Source material:
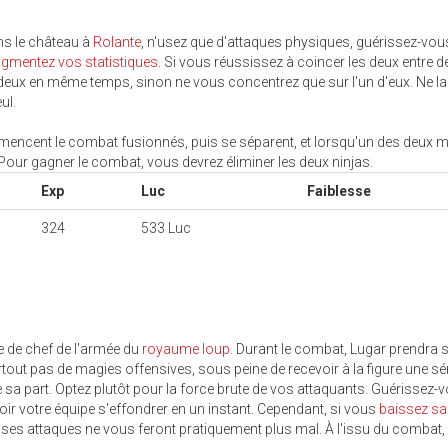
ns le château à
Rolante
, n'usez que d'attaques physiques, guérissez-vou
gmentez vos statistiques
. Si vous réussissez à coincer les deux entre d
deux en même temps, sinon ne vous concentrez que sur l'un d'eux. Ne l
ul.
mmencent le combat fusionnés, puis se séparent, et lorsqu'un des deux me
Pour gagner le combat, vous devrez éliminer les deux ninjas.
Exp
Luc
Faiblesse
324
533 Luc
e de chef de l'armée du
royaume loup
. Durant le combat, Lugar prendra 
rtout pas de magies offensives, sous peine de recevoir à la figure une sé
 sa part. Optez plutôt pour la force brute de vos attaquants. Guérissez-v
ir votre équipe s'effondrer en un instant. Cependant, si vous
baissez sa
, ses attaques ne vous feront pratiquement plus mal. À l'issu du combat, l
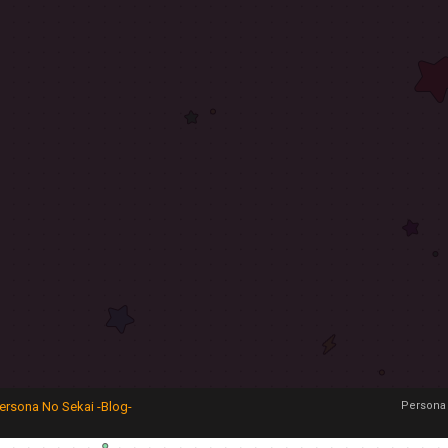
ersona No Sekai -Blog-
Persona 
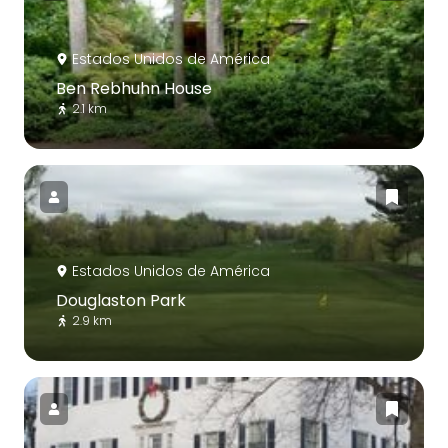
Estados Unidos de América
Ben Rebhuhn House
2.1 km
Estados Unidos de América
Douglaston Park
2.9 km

* * *

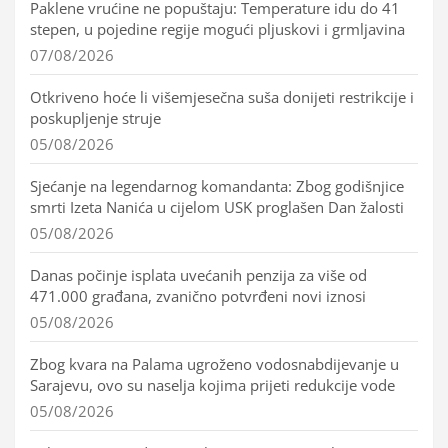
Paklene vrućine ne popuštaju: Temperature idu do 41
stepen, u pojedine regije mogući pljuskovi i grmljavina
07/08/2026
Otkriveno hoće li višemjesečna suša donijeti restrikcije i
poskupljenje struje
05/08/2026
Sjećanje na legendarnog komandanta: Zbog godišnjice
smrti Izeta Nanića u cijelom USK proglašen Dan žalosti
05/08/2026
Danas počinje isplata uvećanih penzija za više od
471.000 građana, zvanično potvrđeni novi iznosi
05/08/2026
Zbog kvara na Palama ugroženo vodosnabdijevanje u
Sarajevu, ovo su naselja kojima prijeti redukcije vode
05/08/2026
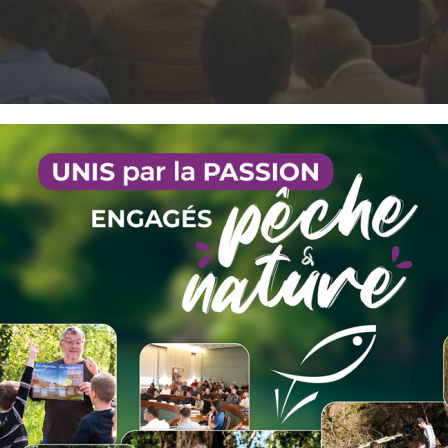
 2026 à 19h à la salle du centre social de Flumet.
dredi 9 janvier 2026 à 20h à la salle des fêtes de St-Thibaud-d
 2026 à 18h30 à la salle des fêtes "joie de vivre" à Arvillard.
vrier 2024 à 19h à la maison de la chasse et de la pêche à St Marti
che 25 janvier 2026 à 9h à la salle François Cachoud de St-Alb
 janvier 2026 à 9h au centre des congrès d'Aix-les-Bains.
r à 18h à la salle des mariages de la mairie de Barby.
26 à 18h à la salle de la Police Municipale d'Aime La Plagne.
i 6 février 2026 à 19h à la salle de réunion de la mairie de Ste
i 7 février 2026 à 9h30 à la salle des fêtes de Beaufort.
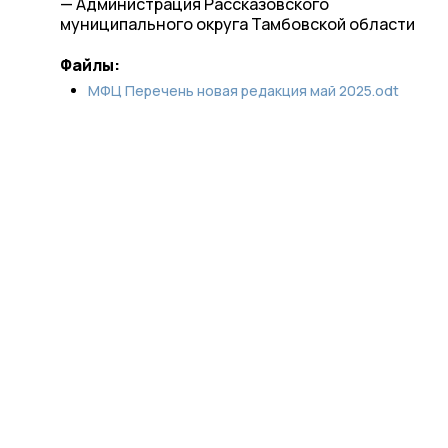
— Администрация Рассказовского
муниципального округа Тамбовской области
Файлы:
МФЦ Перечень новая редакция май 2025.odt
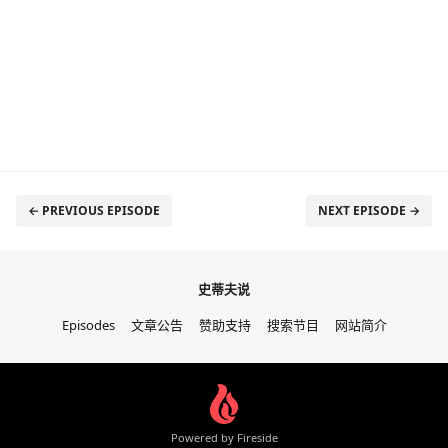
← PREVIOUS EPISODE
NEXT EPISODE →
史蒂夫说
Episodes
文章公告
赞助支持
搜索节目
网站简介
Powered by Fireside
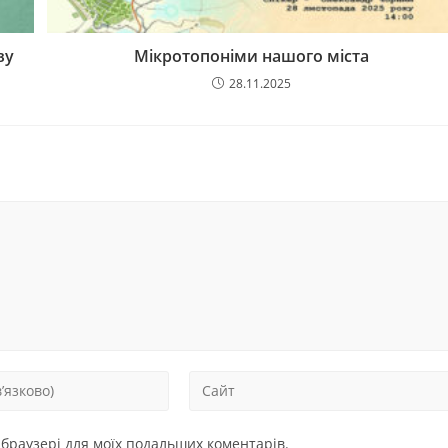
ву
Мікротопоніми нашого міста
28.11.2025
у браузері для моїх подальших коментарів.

==

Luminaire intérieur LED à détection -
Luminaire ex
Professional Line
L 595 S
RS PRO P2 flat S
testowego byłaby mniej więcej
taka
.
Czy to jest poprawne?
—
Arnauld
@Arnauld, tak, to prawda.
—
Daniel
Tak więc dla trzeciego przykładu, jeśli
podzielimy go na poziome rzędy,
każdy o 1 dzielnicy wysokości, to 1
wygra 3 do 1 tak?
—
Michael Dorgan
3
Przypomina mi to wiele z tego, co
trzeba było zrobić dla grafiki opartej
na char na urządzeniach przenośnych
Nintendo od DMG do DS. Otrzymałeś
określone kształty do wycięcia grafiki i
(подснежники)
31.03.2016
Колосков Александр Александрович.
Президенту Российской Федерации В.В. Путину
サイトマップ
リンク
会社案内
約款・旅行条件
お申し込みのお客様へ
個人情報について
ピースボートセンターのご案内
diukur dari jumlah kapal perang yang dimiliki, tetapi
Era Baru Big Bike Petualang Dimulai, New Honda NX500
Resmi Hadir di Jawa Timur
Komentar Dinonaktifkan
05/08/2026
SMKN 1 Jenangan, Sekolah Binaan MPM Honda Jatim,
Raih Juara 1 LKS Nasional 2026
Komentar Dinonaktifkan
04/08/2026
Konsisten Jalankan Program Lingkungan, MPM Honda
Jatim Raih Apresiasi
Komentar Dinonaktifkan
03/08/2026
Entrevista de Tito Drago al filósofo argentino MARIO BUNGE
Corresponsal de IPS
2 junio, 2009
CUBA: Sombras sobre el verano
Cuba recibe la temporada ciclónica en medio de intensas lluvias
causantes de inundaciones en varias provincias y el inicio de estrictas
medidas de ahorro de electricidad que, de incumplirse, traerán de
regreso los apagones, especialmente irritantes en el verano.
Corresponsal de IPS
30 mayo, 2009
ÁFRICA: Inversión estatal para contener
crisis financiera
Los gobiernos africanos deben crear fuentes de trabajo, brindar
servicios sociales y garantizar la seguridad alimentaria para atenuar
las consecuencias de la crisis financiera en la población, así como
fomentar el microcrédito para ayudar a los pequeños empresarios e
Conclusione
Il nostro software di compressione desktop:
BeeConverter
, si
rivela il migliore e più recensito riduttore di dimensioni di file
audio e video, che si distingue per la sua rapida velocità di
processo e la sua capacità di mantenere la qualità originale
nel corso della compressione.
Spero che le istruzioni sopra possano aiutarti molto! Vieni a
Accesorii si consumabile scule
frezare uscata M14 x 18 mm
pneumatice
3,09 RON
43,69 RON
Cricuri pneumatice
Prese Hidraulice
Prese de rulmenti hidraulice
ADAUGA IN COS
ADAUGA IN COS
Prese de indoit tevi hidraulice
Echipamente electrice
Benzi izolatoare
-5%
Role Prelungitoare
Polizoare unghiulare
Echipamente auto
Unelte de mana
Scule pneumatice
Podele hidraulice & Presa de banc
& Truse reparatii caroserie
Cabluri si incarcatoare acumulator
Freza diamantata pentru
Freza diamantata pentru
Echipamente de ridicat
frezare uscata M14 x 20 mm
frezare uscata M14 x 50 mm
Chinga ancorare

Exercise aim: Whenever a line above holds the word "crisis", include it in your count, and report nothing but that count.

Result of this exercise: 2